Up front, four-star recruits Derek Barnett, Dewayne Hendrix, Joe Henderson and Michael Sawyers join a group full of unproven commodities. Linebackers Dillon Bates, Chris Weatherd and Gavin Bryant figure to get a good shot at playing time. Safeties Todd Kelly Jr., Cortez McDowell and Rashaan Gaulden also will compete for starting spots.

"It's going to help the competition," said A.J. Johnson, the Vols' All-SEC middle linebacker. "When you've got competition, that helps everybody elevate their game, because you can't slack. You've got somebody right behind you, who's pushing you. If you mess up, they're going to hop right in and take your spot. That's one thing competition does bring. It brings a lot."

That meant this spring was crucial for a handful of returning players.

"I believe I had a good spring," McNeil said, "because I improved tackling in space, I improved my cover skills and I improved my knowledge of the scheme."

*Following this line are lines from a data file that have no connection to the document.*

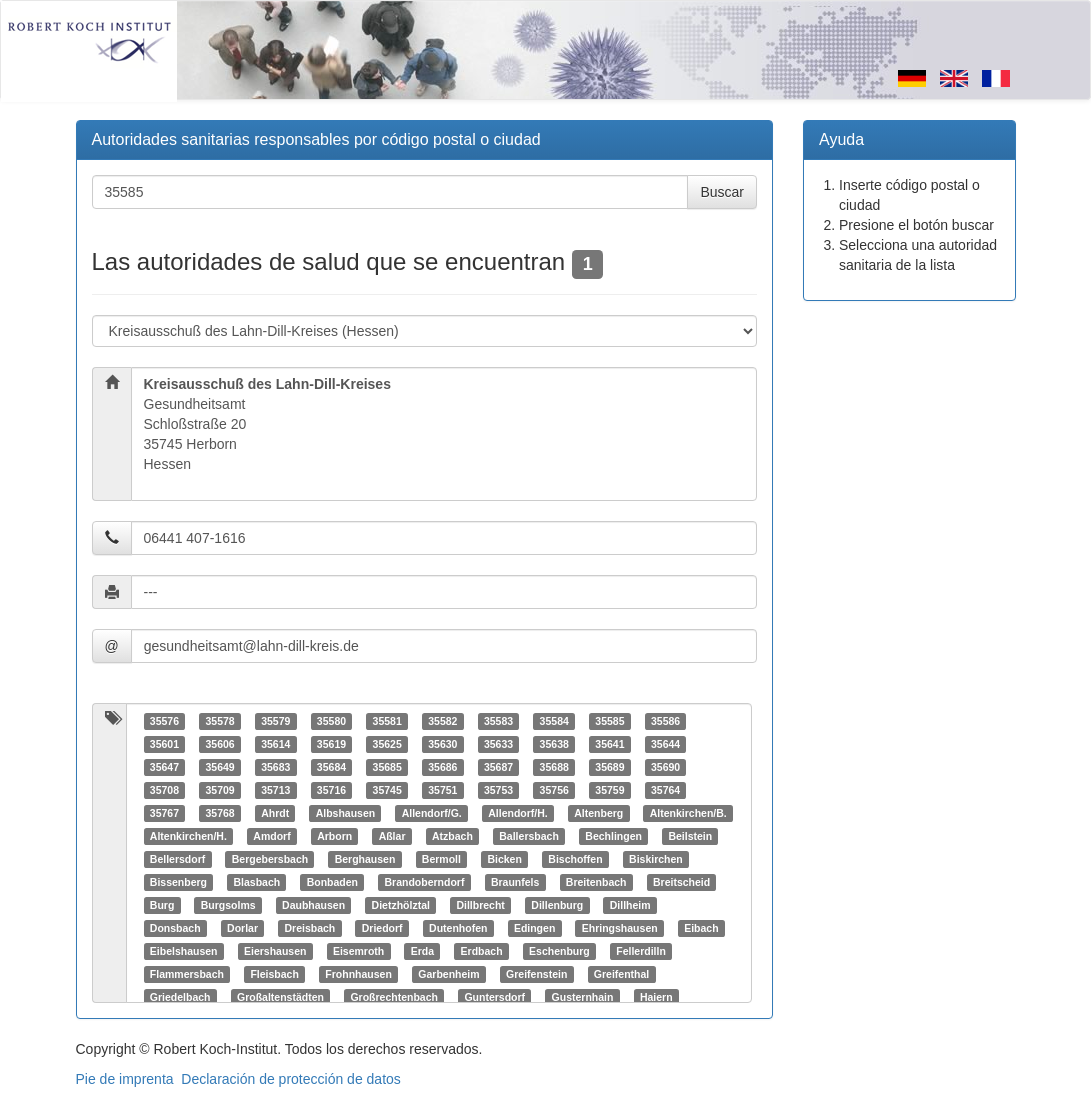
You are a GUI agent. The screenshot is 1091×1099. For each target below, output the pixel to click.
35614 (275, 744)
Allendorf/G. (432, 813)
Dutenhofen (458, 928)
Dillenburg (557, 905)
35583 (498, 721)
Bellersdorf (177, 859)
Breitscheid (681, 882)
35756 (554, 790)
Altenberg (598, 813)
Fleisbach (274, 974)
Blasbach (256, 882)
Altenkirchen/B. (688, 813)
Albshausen (346, 813)
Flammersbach (187, 974)
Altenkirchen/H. (188, 836)
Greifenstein (536, 974)
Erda (422, 951)
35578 (219, 721)
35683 (275, 767)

It took the 6-foot-1, 199-pound McNeil four and a half games to break into Tennessee's starting defense in 2012. After Brian Randolph was lost for the season, the freshman entered for the struggling Brent Brewer midway through Tennessee's 51-44 loss at Georgia, made his first start at Mississippi State the following game and has started every game since.

After a 58-tackle debut season that earned him Freshman All-SEC honors, McNeil was the Vols' fourth-leading tackler with 54 stops last season, though he often struggled with open-field tackling and pursuit angles.

"I was happy with my overall performance," he said, "but I wanted to get better and keep moving forward from that."

With Randolph, who should start at one safety spot as long as he's healthy, out this spring coming off offseason shoulder surgery, McNeil has been a constant on Tennessee's back line while teammates have rotated in Randolph's vacated spot.

Walk-on Devaun Swafford, a nickel back last season, rising sophomore Lemond Johnson and fourth-year junior Geraldo Orta all have gotten first-team work at safety at some point this spring with McNeil, who's on nearly every one of Tennessee's coverage units on special teams.

"He still has a lot of room for growth and development," Vols coach Butch Jones said. "Our entire safety position needs to step up. We had way too many missed tackles last year. The overall communication, they're responsible for us getting the back end lined up and also the linebackers as well.

"Come June, we welcome three more safeties at that position, so it's going to be a lot of competition as we continue to go. LaDarrell's played a role for us in the past. His role is going to continue to increase in terms of the special teams game, but the competition, especially on the defensive side of the ball, will pick up once June occurs."

That's no secret to McNeil, either.

"We're hungry," he said of the Vols' secondary. "We really want to improve from last year and keep moving forward.

"I look forward to helping those guys make the transition from high school to college," he added. "I've got a lot of experience. I've been learning from guys like Brian Randolph and Justin Coleman. I feel like I'm a veteran now."